Three Hastings groups have issued a joint statement saying they are relieved the 17 migrants who arrived on the beaches in Hastings and Winchelsea were detained safely with no severe injuries.
Police said they were called at 8.12am on Thursday (October 3) after reports of the migrants in the Hastings and Pett Level area.
Officers said a small number of people may have left the beach and dispersed following the landing of two rigid inflatable boats containing suspected migrants in the Hastings area.
It is thought they probably crossed the English Channel from France overnight, coming ashore at Hastings, and further east near Winchelsea Beach.
A total of 17 migrants, including men, women and children, have been detained by immigration officials, but a few others from the Winchelsea landing are thought to have disappeared into the surrounding countryside.

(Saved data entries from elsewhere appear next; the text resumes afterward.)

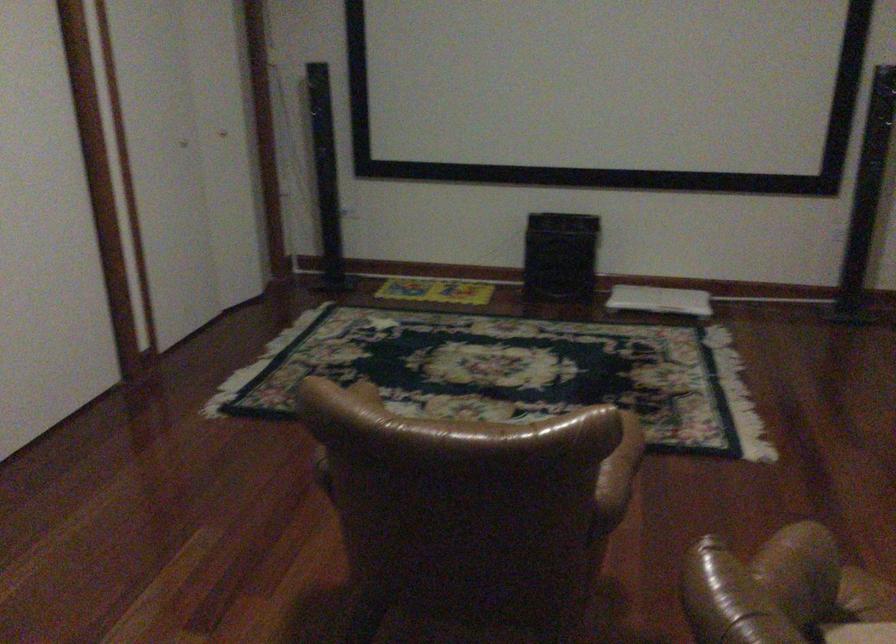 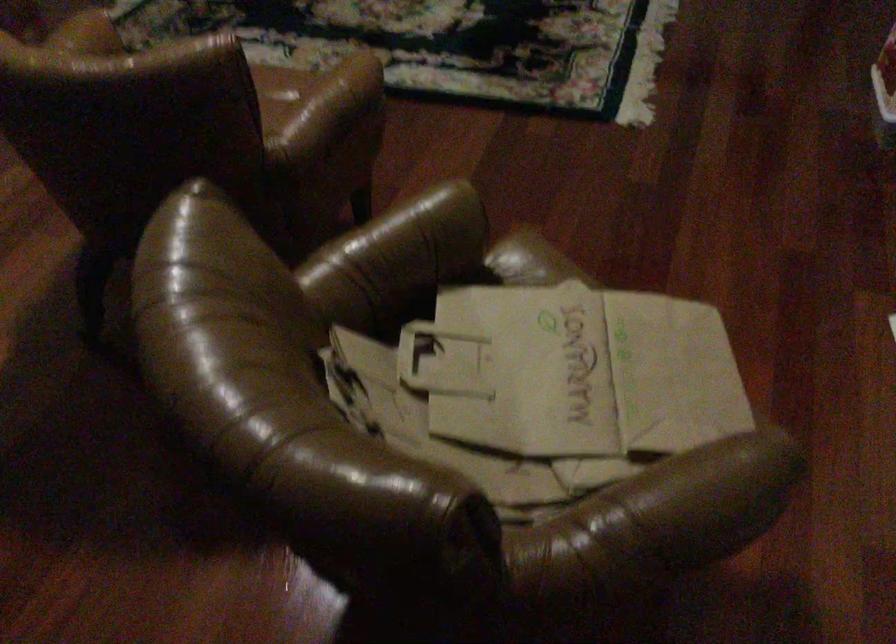 Question: In a continuous first-person perspective shot, in which direction is the camera moving?

Choices:
 (A) Left
 (B) Right
 (C) Forward
 (D) Backward

Answer: (B)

In a joint statement issued on Friday (October 4), Hastings Community of Sanctuary, The Hastings and Rother Refugee Buddy Project and Hastings Supports Refugees said: “Widely reported in the local press, Detective Inspector Jon Gillings, of Hastings police, said: “Two of those detained required medical treatment and we are concerned that one or two others still outstanding may also be in need of assistance.”
“The police also expressed concern that an indeterminate number of people may have left the beach at Winchelsea before the arrival of the police.

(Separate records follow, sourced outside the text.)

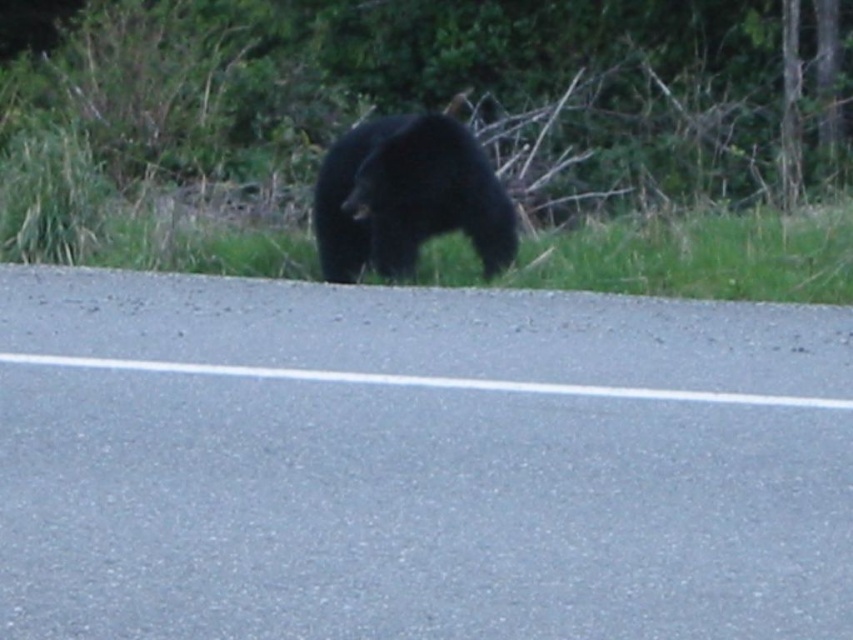 Question: Considering the relative positions of asphalt road at center and black fur bear at center in the image provided, where is asphalt road at center located with respect to black fur bear at center?

Choices:
 (A) left
 (B) right

Answer: (A)

Question: Is asphalt road at center to the right of black fur bear at center from the viewer's perspective?

Choices:
 (A) no
 (B) yes

Answer: (A)

Question: Can you confirm if asphalt road at center is positioned to the left of black fur bear at center?

Choices:
 (A) no
 (B) yes

Answer: (B)

Question: Which object is closer to the camera taking this photo?

Choices:
 (A) black fur bear at center
 (B) asphalt road at center

Answer: (B)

“We support the request by the police that anyone who encounters someone appearing cold, wet, hungry, disorientated, or in need of medical aid, should immediately contact the police by phoning 999. The safest way for these vulnerable new arrivals to make their asylum claim is with police support.
“As a community of sanctuary – a welcoming place for all who are seeking refuge and safety – we hope anyone arriving in our town, whether by boat, bus or train, will be met with the warmth and compassion we see in our work on a daily basis.
The groups said it is ‘unsurprising’ that people seeking refuge are desperate to make the journey to Britain because of ‘police hostility’ in France.
They added: “These already vulnerable people, potentially including children, are now at high risk of being exploited by unscrupulous gangs and people traffickers.
“The solution to all of this is to create legal and safe routes into the UK.
“The UK Government must act to stop the situation where hundreds of people are sleeping rough in Northern France, subject to hostility and violence by local police, so desperate to be safe that they would cross the busiest shipping lane in the world on nothing more than rubber dinghies.”